Ultimately, our ability to convincingly lie to each other may have evolved as a direct result of our cooperative nature. Thus concludes the abstract of a new paper in the journal Proceedings of the Royal…

Is there a link between our cooperative nature and our love of lying? jinterwas

Ultimately, our ability to convincingly lie to each other may have evolved as a direct result of our cooperative nature.

Thus concludes the abstract of a new paper in the journal Proceedings of the Royal Society B that considers the evolution of “tactical deception” using a theoretic model and a comparative study of primates.

I’m interested to see how the news media handle this paper. Because the main conclusion - that lying is a way of exploiting others' cooperative behaviour - seems awfully obvious.

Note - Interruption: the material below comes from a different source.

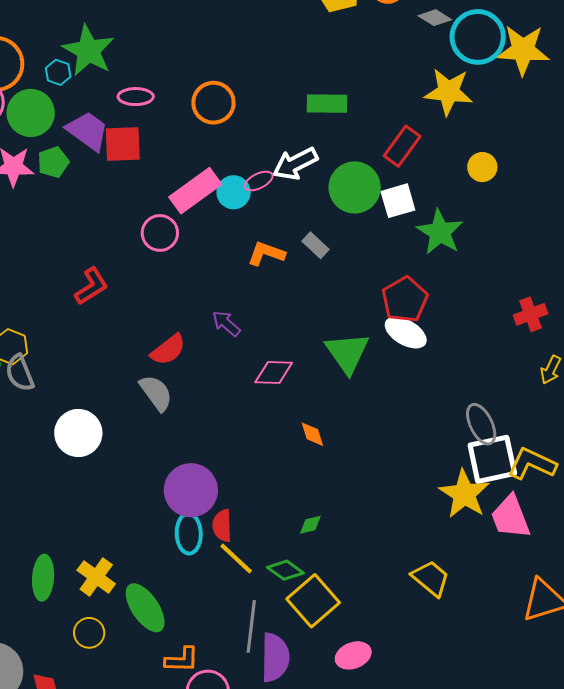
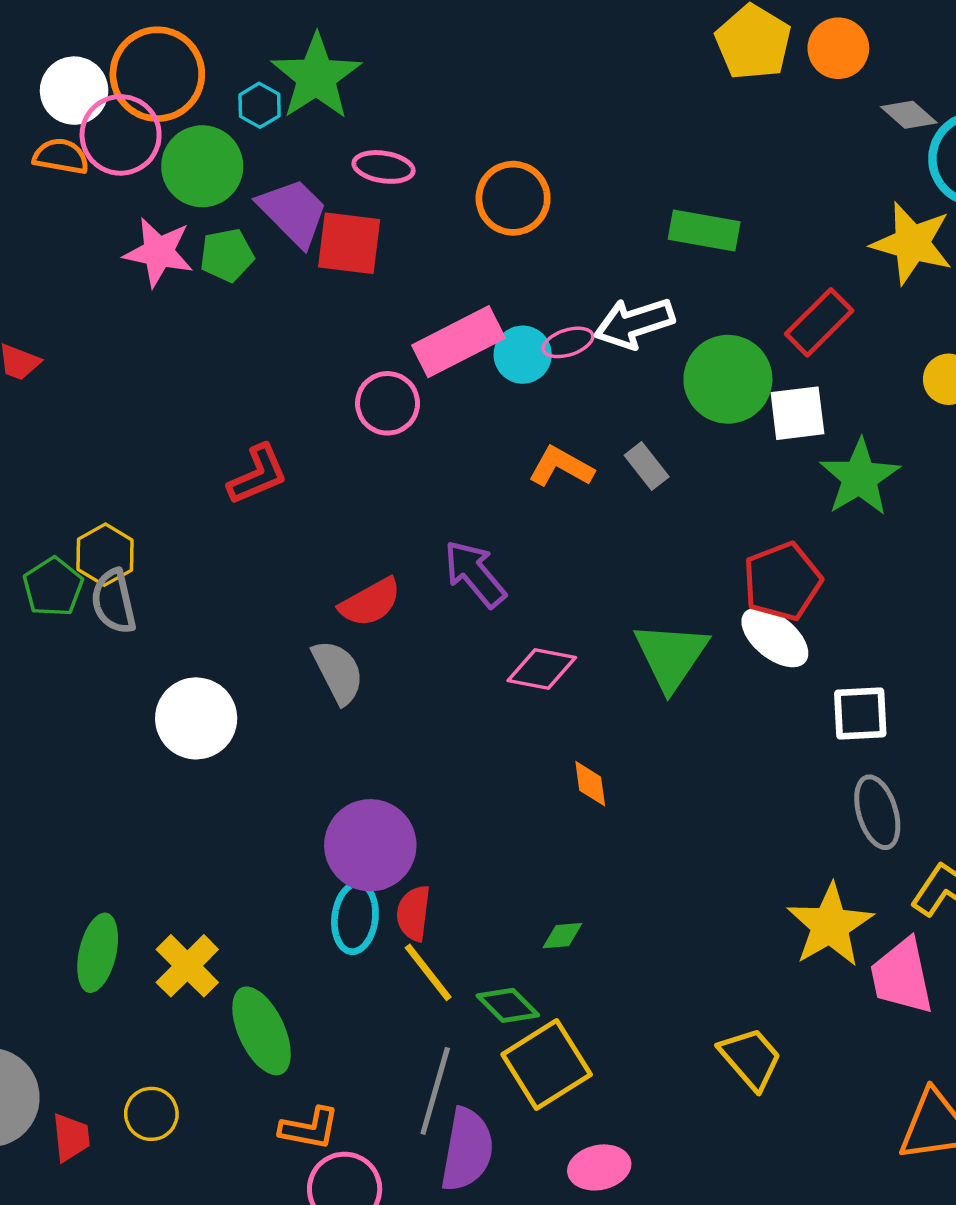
purple arrow: (226, 323) -> (475, 574), size x1.4
white square: (492, 459) -> (860, 714), moved, size x0.7
yellow circle: (89, 633) -> (151, 1114), moved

But I suspect the true value of today’s paper is a bit more nuanced.

Cooperation evolves

Many species - most notably our own - have evolved quite extraordinary capacities to cooperate. We might take cooperation as an obvious facet of life, but long-term cooperative gain requires a willingness to put aside narrow self-interest in the short term. And that doesn’t evolve easily.

Cooperation makes it possible for some individuals to cheat, prospering off the cooperative efforts of others. Cooperate too readily and you might get taken for a ride. Cooperate only grudgingly and you don’t reap the benefits of working together.

Evolutionary biologists and economists find that even the simplest models of cooperation - such as the prisoner’s dilemma game, explained in the video below - can lead to complex rules about when an individual should cooperate and when it should try to cheat.

The prisoner’s dilemma.

Peer into the natural world, and the range of possible behavioural patterns that have evolved to fetter cheating and allow cooperation to flourish becomes even more complex.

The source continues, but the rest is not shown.